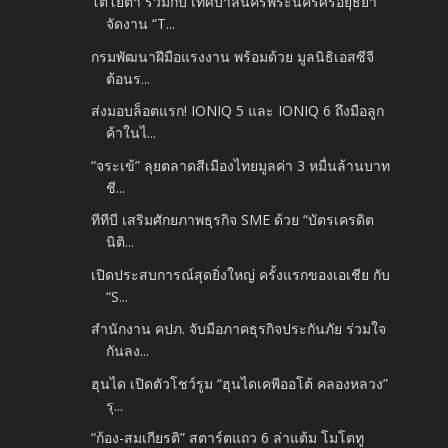
โตโยต้า ร่วมกับ เทศบาลนครพระนครศรีอยุธยา
จัดงาน “T...
กรมพัฒนาฝีมือแรงงาน พร้อมด้วย มูลนิธิเอสซีจี
ต้อนร...
ส่งมอบล็อตแรก! IONIQ 5 และ IONIQ 6 ถึงมือลูก
ค้าในไ...
“จระเข้” ลุยตลาดสีเมืองไทยมูลค่า 3 หมื่นล้านบาท
ชี...
ทีทีบี เสริมศักยภาพธุรกิจ SME ด้วย “บัตรเครดิต
นิติ...
เปิดประสบการณ์สุดยิ่งใหญ่ ครั้งแรกของเอเชีย กับ
“S...
สำนักงาน คปภ. จับมือภาคธุรกิจประกันภัย ร่วมใจ
กันลง...
ฮุนได เปิดตัวโชว์รูม “ฮุนไดเคพีออโต้ คลองหลวง”
รุ...
“ก้อง-สมเกียรติ” สตาร์ตแถว 6 ล่าแต้ม โมโตทู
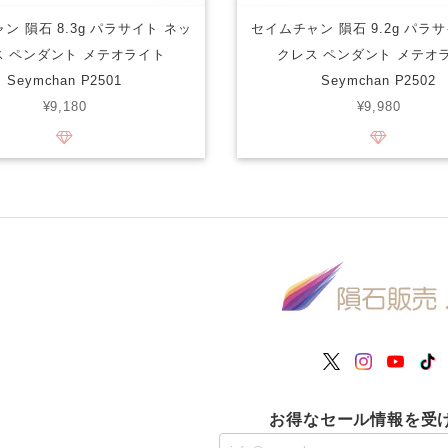
ン 隕石 8.3g パラサイト ネッ
セイムチャン 隕石 9.2g パラ
ス ペンダント メテオライト
クレス ペンダント メテオ
Seymchan P2501
Seymchan P2502
¥9,180
¥9,980
お得なセール情報を受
------------------------------
→ **The problem**
Copy out, exactly and without pictures, each line from the one containing "สำนักงาน คปภ. จับมือภาคธุรกิจประกันภัย ร่วมใจ" through the final line of the entries, both ends included.

→ **Result of the task**
สำนักงาน คปภ. จับมือภาคธุรกิจประกันภัย ร่วมใจ
กันลง...
ฮุนได เปิดตัวโชว์รูม “ฮุนไดเคพีออโต้ คลองหลวง”
รุ...
“ก้อง-สมเกียรติ” สตาร์ตแถว 6 ล่าแต้ม โมโตทู
ン 隕石 8.3g パラサイト ネッ
セイムチャン 隕石 9.2g パラ
ス ペンダント メテオライト
クレス ペンダント メテオ
Seymchan P2501
Seymchan P2502
¥9,180
¥9,980
お得なセール情報を受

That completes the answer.